In R v DRF [2015] NSWCCA 181, it was held to be a material consideration that the NSW Parliament had permitted the issue, under specific circumstances, of warrants permitting the use of surveillance devices to record private discourse. To regard an admission obtained by these means as unfair would subvert such an approved statutory scheme for permitting judicially sanctioned covert surveillance: R v DRF at [93]–[95].
The ACT Court of Appeal in the matter of Sidaros v The Queen (2020) 15 ACTLR 64 has also regarded that a breach of the common law accusatorial principle justified the exclusion of evidence of an admission. The common law accusatorial principle is that guilt must be proved by the prosecution absent aid of the accused.[18] The Court held that the admission being elicited by undercover officers placed in the appellant's prison cell after the appellant exercised his right to silence was a breach of the accusatorial principle and was thereby unfair to be used against the appellant.
The following have been held to be immaterial considerations:
(8) The probative value of the evidence;[19] and
(9) The seriousness of the offence.[20]
Nonetheless, cognisance is required of the fact that the investigation of crime ‘is not a game governed by a sportsman's code of fair play … [f]airness to those suspected of crime is not the giving of a sporting opportunity to escape the consequences of any legitimate and proper investigation.’[21]
IV Conclusion
It is to be kept in mind that it is the intent of the legislature to not define, even partially, the concept of unfairness under s 90. This would undermine the desirable flexibility and scope of the section. None of the aforementioned indicia is determinative to the exercise of the discretion. To do so would be repugnant to the general wording s 90 has been given. Each application of s 90 is thereby unique and, to a certain extent, fact-dependent. Per Kirby J in Em v The Queen at 121, ‘[w]hat would be “unfair” in one set of circumstances might not be so if just a few of the integers were changed.’ Nevertheless, regard should always be had to the foundational focus of s 90, viz that evidence of an admission must not be introduced at an unacceptable and unwarranted price. Framing s 90 in this way not only preserves the broad discretion the legislature intended for s 90 to confer, but also ensures that the rights of the suspect be importantly kept at the forefront of the analysis.
FOOTNOTES:
[1] R v DJL [2024] NSWDC 165 at [273];
[2] R v Burton [2013] NSWCCA 335 at [88]; R v Simmons; R v Moore (No 2) [2015] NSWSC 143 at [52].

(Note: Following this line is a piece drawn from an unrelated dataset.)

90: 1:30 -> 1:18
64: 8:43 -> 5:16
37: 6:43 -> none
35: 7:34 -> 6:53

[3] R v Swaffield; Pavic v R (1998) 192 CLR 159, 193; R v Cresnar (No 2) [2019] NSWDC 671 at [8], [10].
[4] Em v The Queen (2007) 232 CLR 67, 121; R v W [1999] NSWSC 1128 at [27].
[5] JB v R [2012] NSWCCA 12 at [44]; Riley v R [2011] NSWCCA 238 at [151]–[158].

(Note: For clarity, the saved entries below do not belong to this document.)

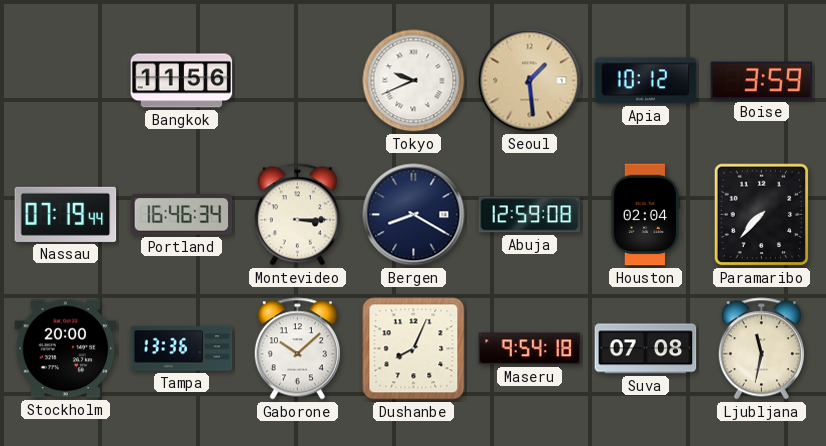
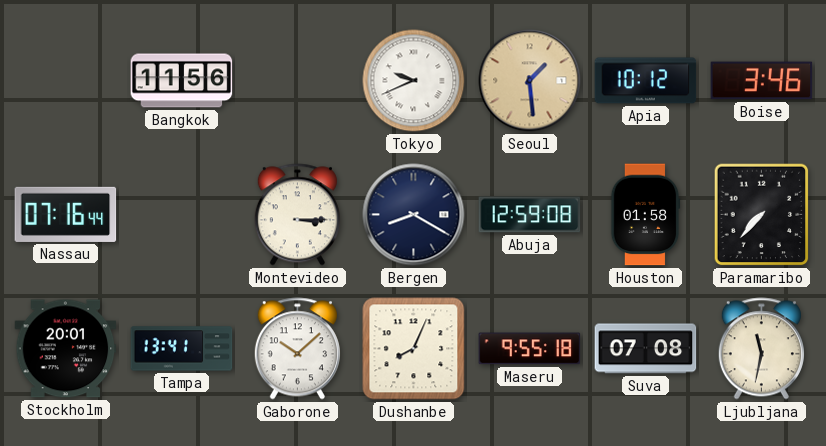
Boise: 3:59 -> 3:46
Nassau: 07:19 -> 07:16
Portland: 16:46 -> none
Houston: 02:04 -> 01:58
Stockholm: 20:00 -> 20:01
Tampa: 13:36 -> 13:41
Maseru: 9:54 -> 9:55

[6] R v Swaffield; Pavic v R (1998) 192 CLR 159, 194; R v Fernando [1999] NSWCCA 66 at [30].
[7] Em v The Queen (2007) 232 CLR 67 at [73], [188], R v Helmhout & Ors [2000] NSWSC 185 at [62].
[8] This was also echoed in Van der Meer v The Queen (1988) 62 ALJR 656, 666.
[9] Bryant v The Queen [2011] NSWCCA 26 at [117].
[10] See R v Nelson [2004] NSWCCA 231 at [20] where the absence of trickery pointed to the admission being fairly used as evidence. See also R v Suckling [1999] NSWCCA 36 at [40]–[41].
[11] R v Swaffield; Pavic v R (1998) 192 CLR 159, 173.
[12] R v Lee (1950) 82 CLR 133, 154; Van Der Meer v The Queen (1988) 35 A Crim R 232, 248; R v Em [2003] NSWCCA 374, [104].
[13] Van der Meer v R (1988) 82 ALR 10. See R v Munce [2001] NSWSC 1072, where McClellan J refused to apply s 90 to an admission because it was not 'so unreliable that no weight could be given to it'.
[14] R v Archer (No 1) [2021] NSWSC 569; R v Taylor [1999] ACTSC 47.
[15] Higgins v The Queen [2007] NSWCCA 56 at [28]; R v Fischetti [2003] ACTSC 9 at [11]; R v Suckling [1999] NSWCCA 36 at [33]; R v Swaffield; Pavic v R (1998) 192 CLR 159, 202.
[16] R v Parkes [2024] NSWSC 269 at [62].
[17] Em v The Queen (2007) 232 CLR 67, 89.
[18] Lee v The Queen (2014) 253 CLR 455 at [45]
[19] R v Burton [2013] NSWCCA 335 at [89].
[20] R v Em [2003] NSWCCA 374 at [113]
[21] R v Swaffield; Pavic v R (1998) 192 CLR 159, 185–186.